What is it with companies that allow low-gain business initiatives interfere with the security of their customers?

Imagine the following conversation in a company that manufactures and sells door locks:

Product Development: "We've got this great idea for generating revenue from our products after we sell them. We build a set of hooks to into our locks that will allow callers to hang their marketing flyers"

Engineering: "What? Sorry?"

PD: "Yeah, y'know. Like the flyers that advertise pizza-delivery or that tell you how great the local politician is doing. We'd charge a small fee, maybe 10¢, per flyer. The distributors will be delighted because the home-owners will be guaranteed to see these."

Engineering: "…"

Ridiculous, don't you think?

But that's just what Lenovo has been found to be doing. Yup: for some time last year, the laptop company shipped its products will a module called "Superfish", which – the least of its offenses – popped up advertising to users which related to the web sites they were visiting.

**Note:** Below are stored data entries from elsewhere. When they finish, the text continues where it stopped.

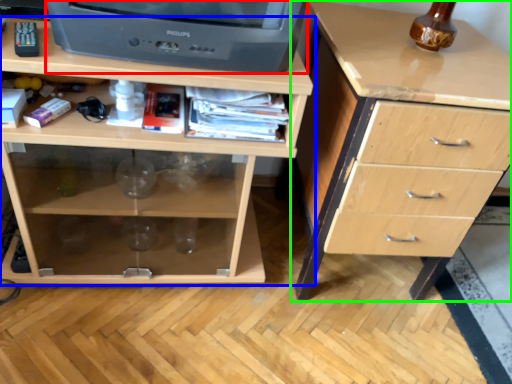 Question: Which object is the farthest from television (highlighted by a red box)? Choose among these: chest of drawers (highlighted by a blue box) or chest of drawers (highlighted by a green box).

Choices:
 (A) chest of drawers
 (B) chest of drawers

Answer: (B) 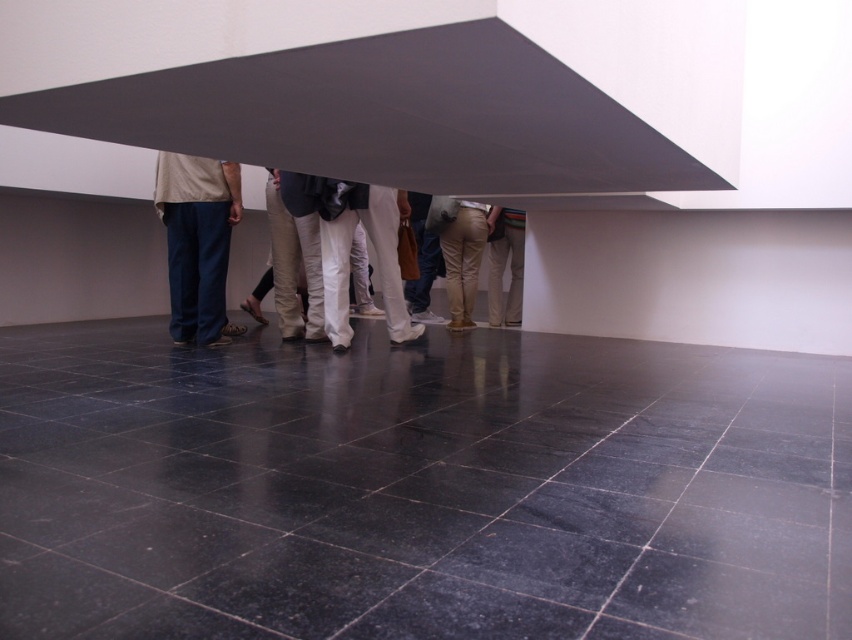 The height and width of the screenshot is (640, 852). Describe the element at coordinates (459, 252) in the screenshot. I see `khaki pants at center` at that location.

Is point (440, 220) farther from viewer compared to point (490, 292)?

That is False.

Locate an element on the screen. The width and height of the screenshot is (852, 640). khaki pants at center is located at coordinates (459, 252).

Between denim pants at center and khaki cotton pants at center, which one is positioned lower?

Positioned lower is denim pants at center.

Between point (180, 285) and point (491, 253), which one is positioned in front?

Point (180, 285) is more forward.

Is point (222, 336) in front of point (521, 316)?

Yes.

Find the location of `denim pants at center`. denim pants at center is located at coordinates (196, 241).

Does denim pants at center come in front of khaki pants at center?

Yes, denim pants at center is in front of khaki pants at center.

Can you confirm if denim pants at center is thinner than khaki pants at center?

No, denim pants at center is not thinner than khaki pants at center.

Does point (225, 230) come farther from viewer compared to point (465, 221)?

No, (225, 230) is closer to viewer.

In order to click on denim pants at center in this screenshot , I will do `click(196, 241)`. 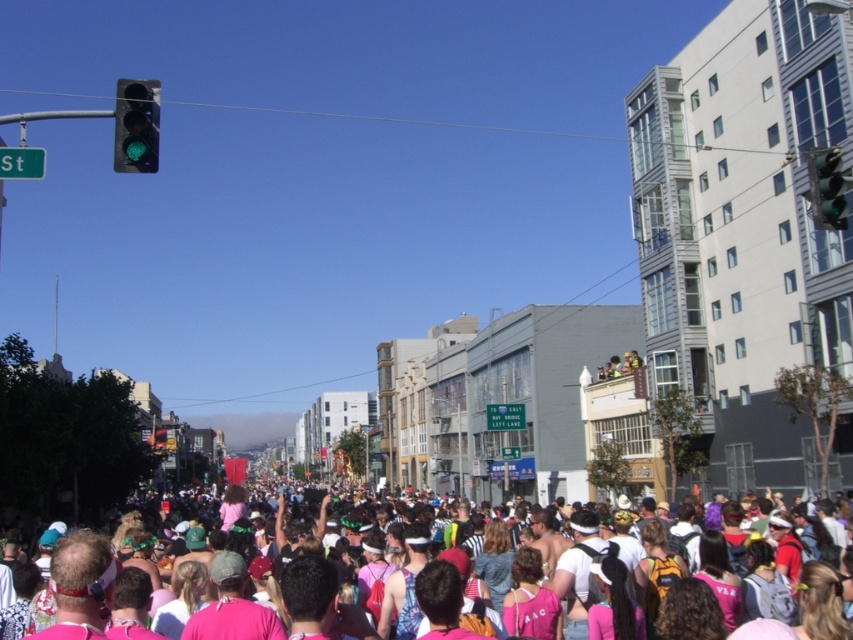 You are standing in the middle of the street during the parade and see the point at coordinates (136, 125). What object is located at that point?

The green glass traffic light at upper left is located at point (136, 125). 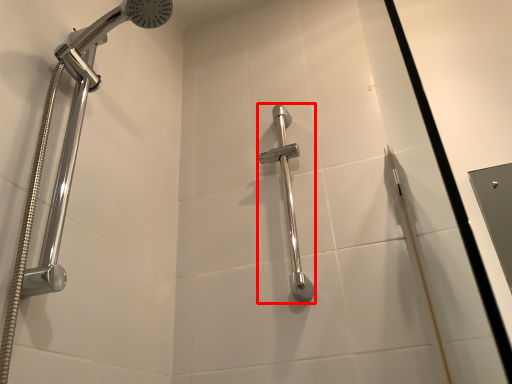 Question: From the image, what is the correct spatial relationship of shower (annotated by the red box) in relation to shower?

Choices:
 (A) right
 (B) left

Answer: (A) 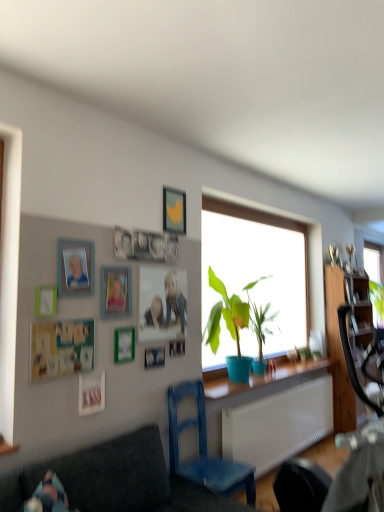 Question: Is wooden cabinet at right not inside wooden rocking chair at lower right?

Choices:
 (A) no
 (B) yes

Answer: (B)

Question: From the image's perspective, is wooden cabinet at right located beneath wooden rocking chair at lower right?

Choices:
 (A) no
 (B) yes

Answer: (B)

Question: From a real-world perspective, is wooden cabinet at right beneath wooden rocking chair at lower right?

Choices:
 (A) yes
 (B) no

Answer: (B)

Question: Is wooden cabinet at right smaller than wooden rocking chair at lower right?

Choices:
 (A) no
 (B) yes

Answer: (A)

Question: Is wooden rocking chair at lower right completely or partially inside wooden cabinet at right?

Choices:
 (A) no
 (B) yes

Answer: (A)

Question: Is wooden cabinet at right aimed at wooden rocking chair at lower right?

Choices:
 (A) yes
 (B) no

Answer: (B)

Question: Is teal matte board at lower left, the fifth picture frame positioned from the bottom, further to the viewer compared to matte blue pot at center?

Choices:
 (A) yes
 (B) no

Answer: (B)

Question: Considering the relative sizes of teal matte board at lower left, the fifth picture frame positioned from the bottom, and matte blue pot at center in the image provided, is teal matte board at lower left, the fifth picture frame positioned from the bottom, bigger than matte blue pot at center?

Choices:
 (A) no
 (B) yes

Answer: (A)

Question: Considering the relative sizes of teal matte board at lower left, the fifth picture frame positioned from the bottom, and matte blue pot at center in the image provided, is teal matte board at lower left, the fifth picture frame positioned from the bottom, smaller than matte blue pot at center?

Choices:
 (A) yes
 (B) no

Answer: (A)

Question: Is teal matte board at lower left, which is counted as the sixth picture frame, starting from the top, far away from matte blue pot at center?

Choices:
 (A) yes
 (B) no

Answer: (A)

Question: Is teal matte board at lower left, the fifth picture frame positioned from the bottom, to the left of matte blue pot at center from the viewer's perspective?

Choices:
 (A) no
 (B) yes

Answer: (B)

Question: Can matte blue pot at center be found inside teal matte board at lower left, the fifth picture frame positioned from the bottom?

Choices:
 (A) yes
 (B) no

Answer: (B)

Question: Is the depth of wooden rocking chair at lower right greater than that of matte plastic picture frame at upper left, the 9th picture frame positioned from the bottom?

But what they did was much worse:

  • Superfish interfered with encrypted connections to websites in order to pop up ads related to them.
  • Superfish did this by interposing itself between the web-browser and the remote web site and by pretending to be that remote website as far as the encrypted conversation was concerned.
  • Superfish, however, did this in such shoddy ways, like
    • using the same masquerading SSL certificate on all installations;
    • using a shockingly-easy-to-crack password to 'protect' the SSL certificate; and
    • implementing portions of the protection stupidly
  • And (finally, to date, but watch this space) Superfish uses a root-kit to make itself harder to uninstall.

And for much of this controversy, Lenovo has trouble understanding that this is bad, and why.

And this isn't new. Remember when Sony thought it was a good idea to install a root-kit onto everyone's PC to make it hard to remove the software they force-installed to prevent (very-much-legal) copying of CDs they released? That was, literally, 10 years ago.

There's no excuse for interfering with your customers' security. Even if you do it responsibly. If someone comes to you with the idea of installing something onto a customer's computer in a way that the customer would not want or be aware of, then you're red flag should wave, and you should refuse – to the extent that your honour permits, I suppose – to be involved.